Saved entries:
+---+

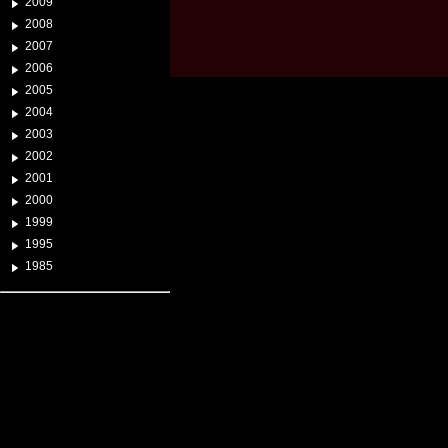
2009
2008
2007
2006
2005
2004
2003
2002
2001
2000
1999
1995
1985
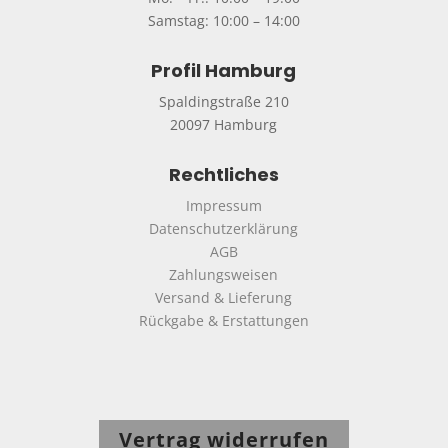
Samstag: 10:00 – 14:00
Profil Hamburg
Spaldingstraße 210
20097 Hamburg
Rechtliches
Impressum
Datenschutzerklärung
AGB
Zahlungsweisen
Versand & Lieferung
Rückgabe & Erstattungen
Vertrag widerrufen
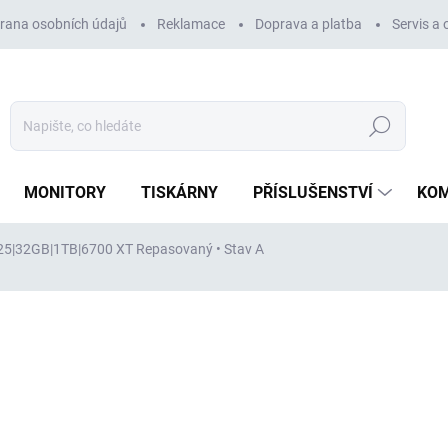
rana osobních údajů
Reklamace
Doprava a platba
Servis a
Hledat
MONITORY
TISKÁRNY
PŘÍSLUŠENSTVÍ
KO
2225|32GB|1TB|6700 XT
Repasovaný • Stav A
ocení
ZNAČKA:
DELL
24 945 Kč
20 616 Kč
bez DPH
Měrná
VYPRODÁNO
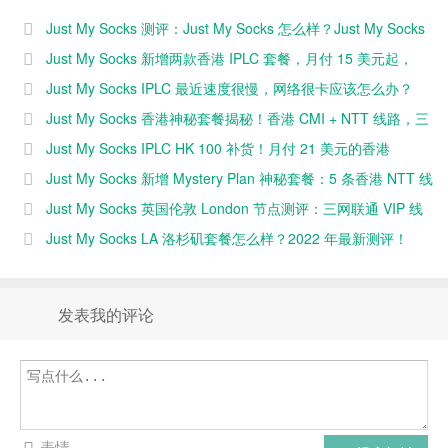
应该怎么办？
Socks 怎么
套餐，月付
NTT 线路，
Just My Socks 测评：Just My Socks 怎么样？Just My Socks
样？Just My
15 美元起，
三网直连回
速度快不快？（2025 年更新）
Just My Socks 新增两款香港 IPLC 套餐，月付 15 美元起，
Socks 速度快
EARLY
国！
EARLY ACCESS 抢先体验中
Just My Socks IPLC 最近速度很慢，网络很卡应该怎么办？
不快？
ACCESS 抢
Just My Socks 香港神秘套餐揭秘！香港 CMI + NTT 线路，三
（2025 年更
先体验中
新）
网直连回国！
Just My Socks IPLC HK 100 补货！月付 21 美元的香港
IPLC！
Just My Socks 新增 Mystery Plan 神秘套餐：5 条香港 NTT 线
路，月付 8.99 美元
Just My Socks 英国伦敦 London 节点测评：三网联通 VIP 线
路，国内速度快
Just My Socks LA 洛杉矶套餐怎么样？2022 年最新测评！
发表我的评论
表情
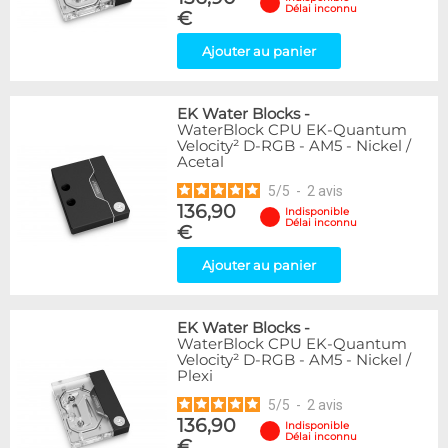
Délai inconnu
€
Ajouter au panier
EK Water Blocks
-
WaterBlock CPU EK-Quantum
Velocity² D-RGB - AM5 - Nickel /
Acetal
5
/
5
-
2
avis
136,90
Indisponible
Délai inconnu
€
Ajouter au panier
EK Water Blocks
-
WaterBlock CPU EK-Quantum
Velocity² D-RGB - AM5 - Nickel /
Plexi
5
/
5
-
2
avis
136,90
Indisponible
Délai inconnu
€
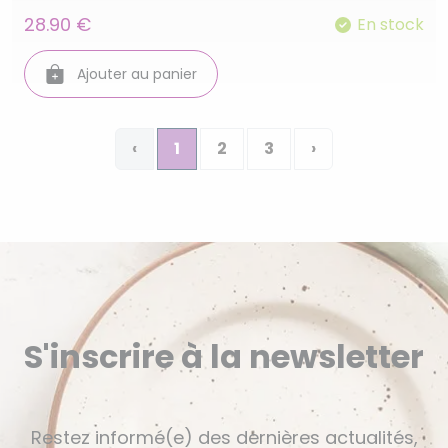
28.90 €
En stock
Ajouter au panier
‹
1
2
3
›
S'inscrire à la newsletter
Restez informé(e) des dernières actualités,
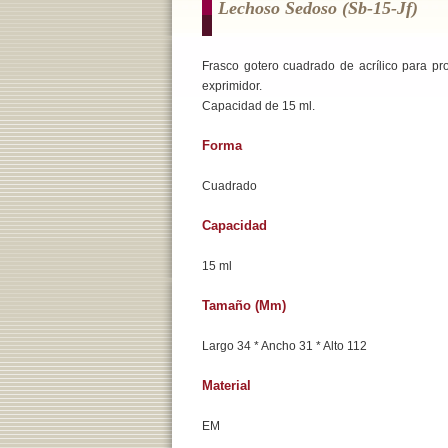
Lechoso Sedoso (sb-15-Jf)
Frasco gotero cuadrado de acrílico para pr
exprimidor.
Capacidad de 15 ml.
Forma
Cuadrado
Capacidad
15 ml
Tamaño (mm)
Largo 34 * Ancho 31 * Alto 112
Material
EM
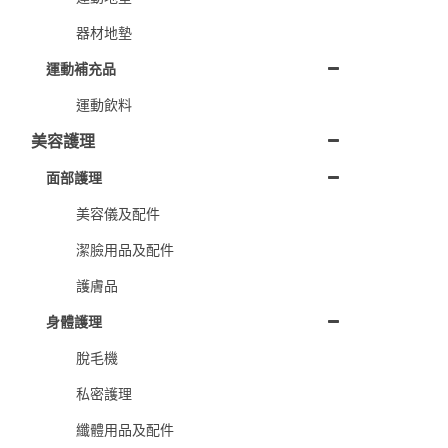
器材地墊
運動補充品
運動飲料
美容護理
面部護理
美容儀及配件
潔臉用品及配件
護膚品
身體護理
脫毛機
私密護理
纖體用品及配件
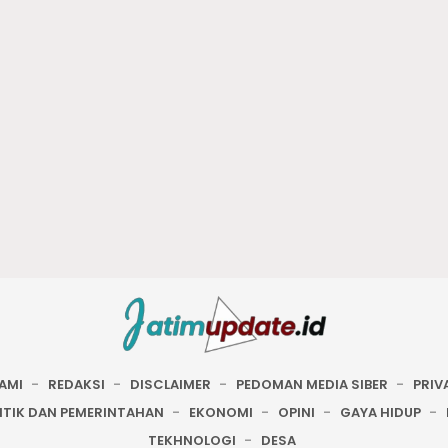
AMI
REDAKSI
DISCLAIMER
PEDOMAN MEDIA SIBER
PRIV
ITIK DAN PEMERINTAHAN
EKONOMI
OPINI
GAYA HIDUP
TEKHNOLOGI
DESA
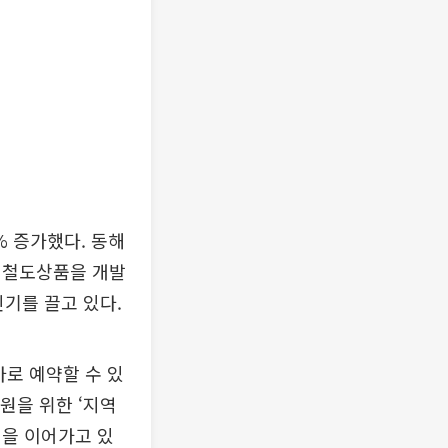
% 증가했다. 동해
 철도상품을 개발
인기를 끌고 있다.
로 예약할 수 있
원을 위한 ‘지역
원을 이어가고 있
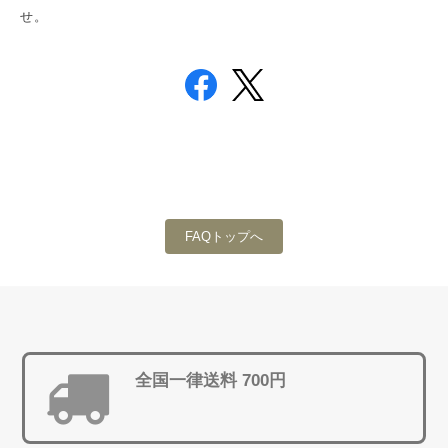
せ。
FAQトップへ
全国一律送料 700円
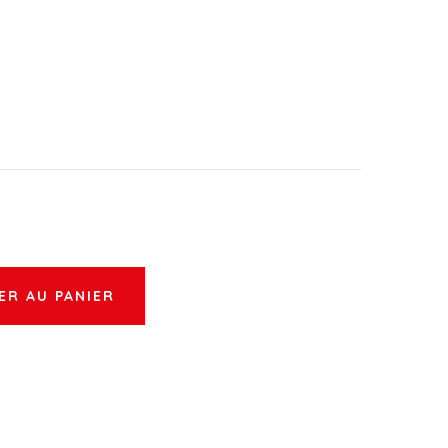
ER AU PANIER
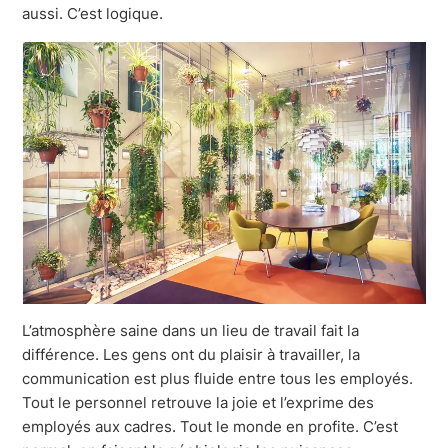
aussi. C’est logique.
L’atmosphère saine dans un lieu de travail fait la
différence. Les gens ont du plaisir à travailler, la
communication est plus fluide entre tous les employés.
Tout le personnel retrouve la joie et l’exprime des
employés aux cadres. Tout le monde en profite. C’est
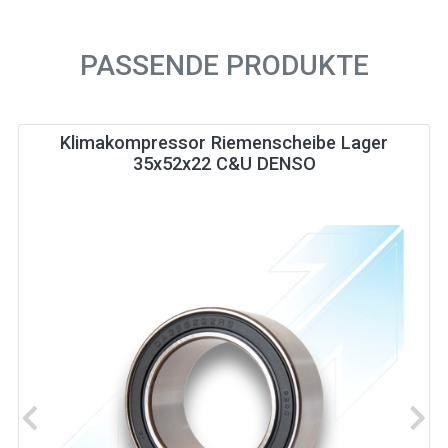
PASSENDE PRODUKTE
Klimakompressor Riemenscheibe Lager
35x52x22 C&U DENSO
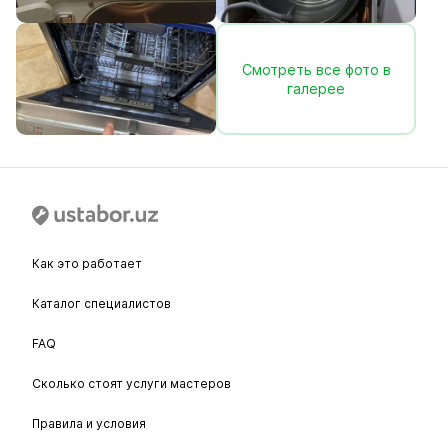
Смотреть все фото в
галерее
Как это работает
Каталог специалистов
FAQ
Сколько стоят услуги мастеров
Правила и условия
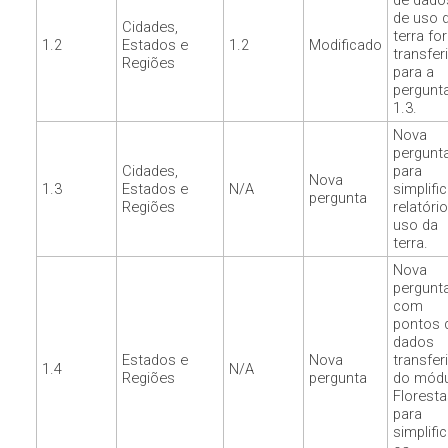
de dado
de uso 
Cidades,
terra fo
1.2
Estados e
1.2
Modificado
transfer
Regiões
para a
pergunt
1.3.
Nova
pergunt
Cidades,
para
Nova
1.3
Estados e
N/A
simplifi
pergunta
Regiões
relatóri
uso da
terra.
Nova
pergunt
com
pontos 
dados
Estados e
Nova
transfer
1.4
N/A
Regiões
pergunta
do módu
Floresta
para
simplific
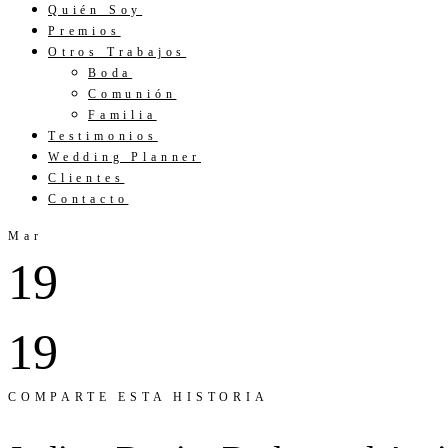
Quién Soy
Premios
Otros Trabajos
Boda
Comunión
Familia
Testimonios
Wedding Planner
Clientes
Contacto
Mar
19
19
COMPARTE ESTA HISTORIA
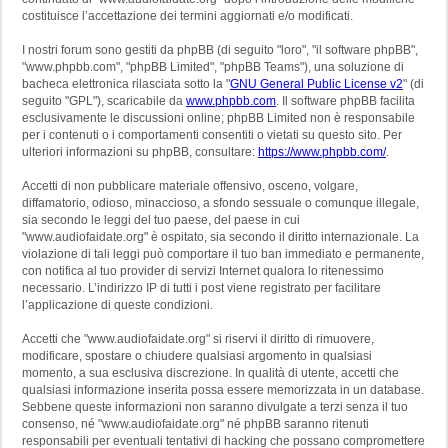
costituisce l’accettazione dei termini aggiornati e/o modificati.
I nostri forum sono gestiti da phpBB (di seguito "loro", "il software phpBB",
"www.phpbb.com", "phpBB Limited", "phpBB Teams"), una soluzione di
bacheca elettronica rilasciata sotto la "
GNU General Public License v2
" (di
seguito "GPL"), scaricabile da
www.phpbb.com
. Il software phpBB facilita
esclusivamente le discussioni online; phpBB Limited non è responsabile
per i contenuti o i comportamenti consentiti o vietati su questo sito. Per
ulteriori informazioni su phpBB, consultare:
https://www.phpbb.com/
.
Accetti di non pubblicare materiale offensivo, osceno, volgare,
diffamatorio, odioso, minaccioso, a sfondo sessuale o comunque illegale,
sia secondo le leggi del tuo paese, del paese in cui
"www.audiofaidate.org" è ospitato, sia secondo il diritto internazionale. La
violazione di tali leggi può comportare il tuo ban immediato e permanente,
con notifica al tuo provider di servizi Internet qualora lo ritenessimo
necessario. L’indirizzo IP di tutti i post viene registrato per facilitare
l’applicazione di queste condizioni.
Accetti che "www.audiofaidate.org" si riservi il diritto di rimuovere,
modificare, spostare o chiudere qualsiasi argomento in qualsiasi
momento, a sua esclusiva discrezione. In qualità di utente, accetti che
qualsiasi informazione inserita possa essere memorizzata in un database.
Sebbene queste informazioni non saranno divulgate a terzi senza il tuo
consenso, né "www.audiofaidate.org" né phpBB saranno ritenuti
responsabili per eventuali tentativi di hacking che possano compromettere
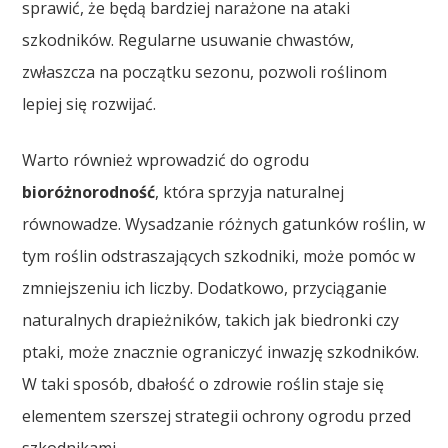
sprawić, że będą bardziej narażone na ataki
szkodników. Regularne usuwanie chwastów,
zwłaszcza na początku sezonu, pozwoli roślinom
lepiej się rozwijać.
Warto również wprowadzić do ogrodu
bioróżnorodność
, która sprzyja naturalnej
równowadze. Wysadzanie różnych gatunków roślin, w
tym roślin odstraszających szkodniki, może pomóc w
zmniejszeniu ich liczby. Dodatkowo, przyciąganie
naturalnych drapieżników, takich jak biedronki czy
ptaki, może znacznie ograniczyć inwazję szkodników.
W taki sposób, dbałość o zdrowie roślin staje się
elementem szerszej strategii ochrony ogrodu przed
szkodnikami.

+---+

• What the exercise asks
The lines above that hold "może" are the result; show every one of them.

• Solution to this task
tym roślin odstraszających szkodniki, może pomóc w
ptaki, może znacznie ograniczyć inwazję szkodników.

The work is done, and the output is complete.